Task objective:
Write the records out again without change. Leave the pictures behind.

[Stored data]
____
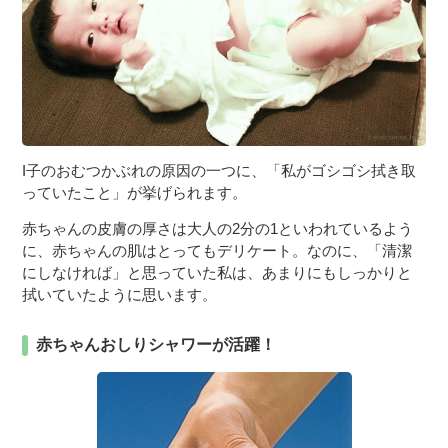
I子のおむつかぶれの原因の一つに、「私がゴシゴシ拭き取
っていたこと」が挙げられます。
赤ちゃんの皮膚の厚さは大人の2分の1といわれているよう
に、赤ちゃんの肌はとってもデリケート。なのに、「清潔
にしなければ」と思っていた私は、あまりにもしっかりと
拭いていたように思います。
赤ちゃんおしりシャワーが活躍！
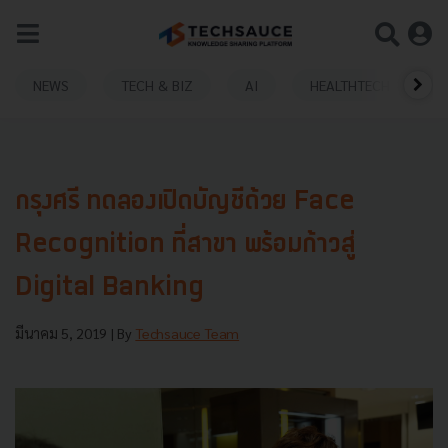
NEWS
TECH & BIZ
AI
HEALTHTECH
กรุงศรี ทดลองเปิดบัญชีด้วย Face
Recognition ที่สาขา พร้อมก้าวสู่
Digital Banking
มีนาคม 5, 2019
| By
Techsauce Team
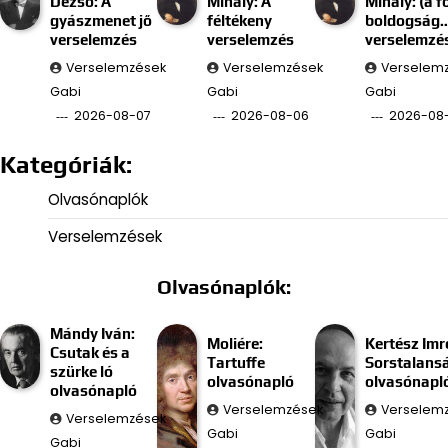
Dezső: A
Mihály: A
Mihály: (a f
gyászmenet jő
féltékeny
boldogság
verselemzés
verselemzés
verselemzé
Verselemzések
Verselemzések
Verselem
Gabi
Gabi
Gabi
2026-08-07
2026-08-06
2026-08
Kategóriák:
Olvasónaplók
Verselemzések
Olvasónaplók:
Mándy Iván:
Moliére:
Kertész Imr
Csutak és a
Tartuffe
Sorstalans
szürke ló
olvasónapló
olvasónapl
olvasónapló
Verselemzések
Verselem
Verselemzések
Gabi
Gabi
Gabi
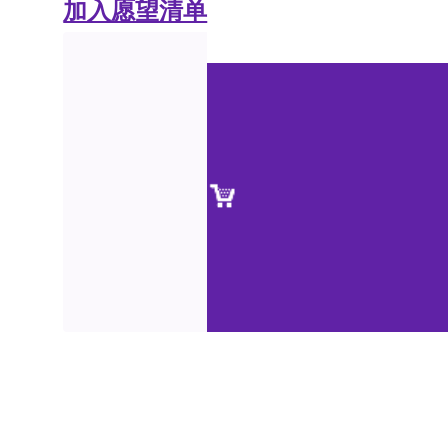
加入愿望清单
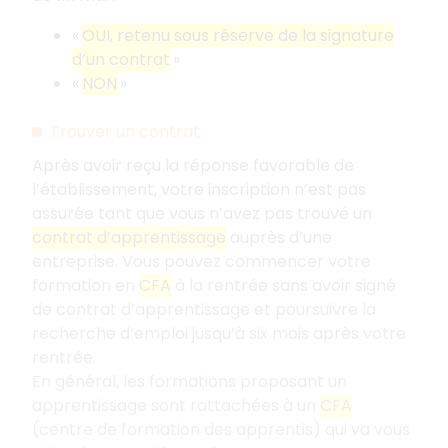
«
OUI, retenu sous réserve de la signature
d’un contrat
»
«
NON
»
Trouver un contrat
Après avoir reçu la réponse favorable de
l’établissement, votre inscription n’est pas
assurée tant que vous n’avez pas trouvé un
contrat d’apprentissage
auprès d’une
entreprise. Vous pouvez commencer votre
formation en
CFA
à la rentrée sans avoir signé
de contrat d’apprentissage et poursuivre la
recherche d’emploi jusqu’à six mois après votre
rentrée.
En général, les formations proposant un
apprentissage sont rattachées à un
CFA
(centre de formation des apprentis) qui va vous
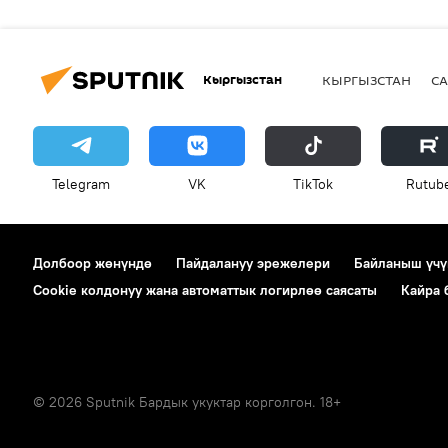
Кыргызстан
КЫРГЫЗСТАН
СА
Telegram
VK
ТikТоk
Rutub
Долбоор жөнүндө
Пайдалануу эрежелери
Байланыш үчү
Cookie колдонуу жана автоматтык логирлөө саясаты
Кайра
© 2026 Sputnik Бардык укуктар корголгон. 18+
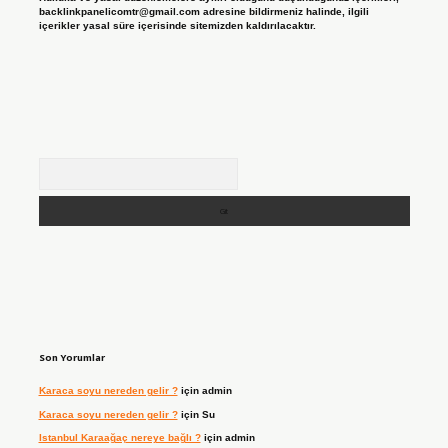
backlinkpanelicomtr@gmail.com
adresine bildirmeniz halinde, ilgili
içerikler yasal süre içerisinde sitemizden kaldırılacaktır.
Arama
Son Yorumlar
Karaca soyu nereden gelir ?
için
admin
Karaca soyu nereden gelir ?
için
Su
Istanbul Karaağaç nereye bağlı ?
için
admin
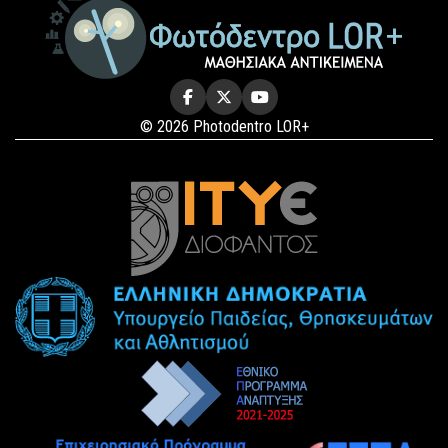
© 2026 Photodentro LOR+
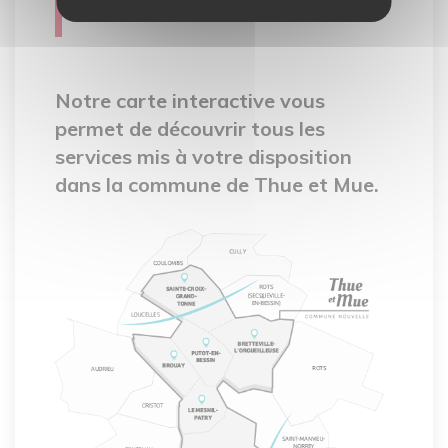
interactive
Notre carte interactive vous
permet de découvrir tous les
services mis à votre disposition
dans la commune de Thue et Mue.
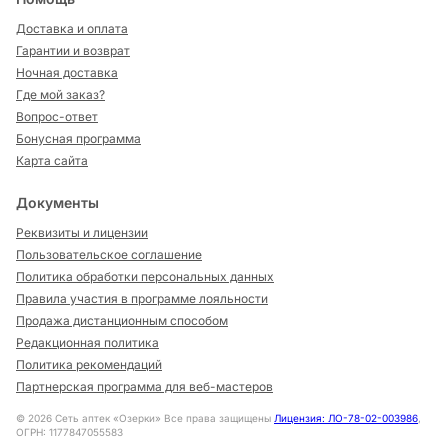
Доставка и оплата
Гарантии и возврат
Ночная доставка
Где мой заказ?
Вопрос-ответ
Бонусная программа
Карта сайта
Документы
Реквизиты и лицензии
Пользовательское соглашение
Политика обработки персональных данных
Правила участия в программе лояльности
Продажа дистанционным способом
Редакционная политика
Политика рекомендаций
Партнерская программа для веб-мастеров
©
2026
Сеть аптек «Озерки» Все права защищены
Лицензия: ЛО-78-02-003986
,
ОГРН: 1177847055583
____
Solved problem:
I子のおむつかぶれの原因の一つに、「私がゴシゴシ拭き取
っていたこと」が挙げられます。
赤ちゃんの皮膚の厚さは大人の2分の1といわれているよう
に、赤ちゃんの肌はとってもデリケート。なのに、「清潔
にしなければ」と思っていた私は、あまりにもしっかりと
拭いていたように思います。
赤ちゃんおしりシャワーが活躍！
NEWS
TECH & BIZ
AI
HEALTHTECH
กรุงศรี ทดลองเปิดบัญชีด้วย Face
Recognition ที่สาขา พร้อมก้าวสู่
Digital Banking
มีนาคม 5, 2019
| By
Techsauce Team
Dezső: A
Mihály: A
Mihály: (a f
gyászmenet jő
féltékeny
boldogság
verselemzés
verselemzés
verselemzé
Verselemzések
Verselemzések
Verselem
Gabi
Gabi
Gabi
2026-08-07
2026-08-06
2026-08
Kategóriák:
Olvasónaplók
Verselemzések
Olvasónaplók:
Mándy Iván:
Moliére:
Kertész Imr
Csutak és a
Tartuffe
Sorstalans
szürke ló
olvasónapló
olvasónapl
olvasónapló
Verselemzések
Verselem
Verselemzések
Gabi
Gabi
Gabi
加入愿望清单
«
OUI, retenu sous réserve de la signature
d’un contrat
»
«
NON
»
Trouver un contrat
Après avoir reçu la réponse favorable de
l’établissement, votre inscription n’est pas
assurée tant que vous n’avez pas trouvé un
contrat d’apprentissage
auprès d’une
entreprise. Vous pouvez commencer votre
formation en
CFA
à la rentrée sans avoir signé
de contrat d’apprentissage et poursuivre la
recherche d’emploi jusqu’à six mois après votre
rentrée.
En général, les formations proposant un
apprentissage sont rattachées à un
CFA
(centre de formation des apprentis) qui va vous
Кыргызстан
КЫРГЫЗСТАН
СА
Telegram
VK
ТikТоk
Rutub
Долбоор жөнүндө
Пайдалануу эрежелери
Байланыш үчү
Cookie колдонуу жана автоматтык логирлөө саясаты
Кайра
© 2026 Sputnik Бардык укуктар корголгон. 18+
backlinkpanelicomtr@gmail.com
adresine bildirmeniz halinde, ilgili
içerikler yasal süre içerisinde sitemizden kaldırılacaktır.
Arama
Son Yorumlar
Karaca soyu nereden gelir ?
için
admin
Karaca soyu nereden gelir ?
için
Su
Istanbul Karaağaç nereye bağlı ?
için
admin
© 2026 Photodentro LOR+
interactive
Notre carte interactive vous
permet de découvrir tous les
services mis à votre disposition
dans la commune de Thue et Mue.
Доставка и оплата
Гарантии и возврат
Ночная доставка
Где мой заказ?
Вопрос-ответ
Бонусная программа
Карта сайта
Документы
Реквизиты и лицензии
Пользовательское соглашение
Политика обработки персональных данных
Правила участия в программе лояльности
Продажа дистанционным способом
Редакционная политика
Политика рекомендаций
Партнерская программа для веб-мастеров
©
2026
Сеть аптек «Озерки» Все права защищены
Лицензия: ЛО-78-02-003986
,
ОГРН: 1177847055583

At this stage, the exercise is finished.